Dominique Manotti, Affairs of State, translated from the French by Ros Schwarz and Amanda Hopkinson (London: EuroCrime 2009 ). A breathtaking exposé of political power games and corruption in 1980s Paris 4 stars
Opening sentence: Outside, it’s sunny, summer’s round the corner, but the offices of the RGPP, the Paris police intelligence service, are dark and gloomy with their beige walls, grey lino, metallic furniture and tiny north-facing windows overlooking an interior courtyard.
In one way, Affairs of State is less a crime novel than a tale of power and corruption, in which murders are inevitable as the stakes for political survival rise. In another, though, this is a crime novel through and through, in the sense that it dissects a bewildering range of criminal behaviour and leaves the reader looking at the world of politics through somewhat jaundiced eyes.
The spider at the centre of the web is François Bornand, a special advisor to the French President, who is guilty of all manner of corruption and decadence in the mid-1980s: the sinking of the Greenpeace ship Rainbow Warrior, lucrative arms deals with Iran, and a never-ending consumption of high-class call girls.

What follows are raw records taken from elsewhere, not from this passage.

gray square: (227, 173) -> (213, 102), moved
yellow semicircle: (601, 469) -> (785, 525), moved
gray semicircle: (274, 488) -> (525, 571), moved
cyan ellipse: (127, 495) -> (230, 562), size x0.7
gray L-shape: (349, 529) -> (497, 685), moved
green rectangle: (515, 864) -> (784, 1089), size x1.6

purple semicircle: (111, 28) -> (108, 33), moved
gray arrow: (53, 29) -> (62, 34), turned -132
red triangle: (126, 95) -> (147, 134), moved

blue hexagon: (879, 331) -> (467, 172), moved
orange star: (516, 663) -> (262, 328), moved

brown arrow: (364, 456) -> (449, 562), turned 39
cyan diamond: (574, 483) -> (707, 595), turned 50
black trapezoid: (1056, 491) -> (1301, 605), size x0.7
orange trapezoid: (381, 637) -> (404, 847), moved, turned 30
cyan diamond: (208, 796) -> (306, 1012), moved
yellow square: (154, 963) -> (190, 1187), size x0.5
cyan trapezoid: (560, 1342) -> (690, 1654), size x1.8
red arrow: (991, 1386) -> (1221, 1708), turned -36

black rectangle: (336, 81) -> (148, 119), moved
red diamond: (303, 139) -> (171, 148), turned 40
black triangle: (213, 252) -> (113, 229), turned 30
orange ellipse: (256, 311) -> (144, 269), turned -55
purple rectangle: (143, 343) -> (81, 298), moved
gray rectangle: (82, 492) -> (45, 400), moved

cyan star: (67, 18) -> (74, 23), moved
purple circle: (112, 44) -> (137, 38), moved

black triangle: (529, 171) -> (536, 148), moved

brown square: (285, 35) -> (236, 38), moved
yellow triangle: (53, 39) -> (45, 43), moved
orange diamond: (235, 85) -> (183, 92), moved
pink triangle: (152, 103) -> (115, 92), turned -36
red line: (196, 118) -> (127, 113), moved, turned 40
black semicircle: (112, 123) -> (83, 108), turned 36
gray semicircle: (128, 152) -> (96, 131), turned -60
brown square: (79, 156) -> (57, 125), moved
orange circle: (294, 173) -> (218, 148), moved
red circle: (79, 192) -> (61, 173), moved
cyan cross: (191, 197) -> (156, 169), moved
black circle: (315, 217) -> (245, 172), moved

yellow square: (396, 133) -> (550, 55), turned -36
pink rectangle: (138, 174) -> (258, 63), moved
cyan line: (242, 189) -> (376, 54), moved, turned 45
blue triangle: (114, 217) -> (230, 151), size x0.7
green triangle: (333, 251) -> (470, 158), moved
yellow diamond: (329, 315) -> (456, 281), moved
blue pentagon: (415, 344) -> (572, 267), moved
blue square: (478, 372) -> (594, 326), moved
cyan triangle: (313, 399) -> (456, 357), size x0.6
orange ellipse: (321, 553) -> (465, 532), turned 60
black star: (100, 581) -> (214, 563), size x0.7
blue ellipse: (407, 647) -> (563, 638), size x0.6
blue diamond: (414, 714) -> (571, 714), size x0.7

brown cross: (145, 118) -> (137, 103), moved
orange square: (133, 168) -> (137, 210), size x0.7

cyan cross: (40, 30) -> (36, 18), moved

Bornand is the ultimate survivor, and when information about his illicit activities threatens to reach the press, he uses a maverick security unit based at the Elysée, the very heart of the French political establishment, to protect his empire. As the bodies pile up, the novel focuses less on the puzzle of who commits each crime (readers are privy to the identities of all the murderers), than on the investigative efforts of the police and intelligence service, who would like nothing more than to bring Bornand down. In the process, we are shown the fascinating journey of rookie policewoman Noria Ghozali, who starts out at the periphery of the investigation, but makes the crucial shift into intelligence work by the end of the novel. Like one of the murder victims, Ghozali is of Arab extraction, and her battle for acceptance within the police force and wider society allows Manotti to examine French attitudes to gender and race in an uncompromising and very effective way.
What’s particularly fascinating about the novel is how closely it dares to reference the reality of French politics in the 1980s. The original title of the novel is Nos fantastique années fric, or ‘our fantastic years of dosh’, and Manotti sets out to critique what she describes in her afterword as ‘this decade in which money came to represent, for an entire political class, an end and a value in itself’. Particular venom is reserved for the Socialists who came to power with Mitterrand and who ‘assumed and practiced their new religion with the zeal of neophytes’. A professor of economic history in Paris, Manotti demonstrates an acute understanding of the corrupting influence of money in political life – and this is really the novel’s central theme. Bornand appears to be a composite of several politicians of the time, outwardly respectable but tainted by a Vichy past, and bears a particularly marked resemblance to one individual (as I learned from Véronique Desnain’s paper at the Belfast ‘States of Crime’ conference). Manotti sails remarkably close to the wind here, and I salute her bravery in doing so.
That having been said, there are elements of the narrative that are overly melodramatic, especially towards the end of the novel. But I suspect these are designed as symbolic indicators of corruption more than anything else – and they didn’t overly detract from the power of the narrative.
One lovely extra detail: it’s noted on the inside front cover that ‘this book is supported by the French Ministry of Foreign Affairs’!
A film of the novel, entitled Une affaire d’État, was released in 2009.
Mrs. Peabody awards State of Affairs an intrigue-filled 4 stars.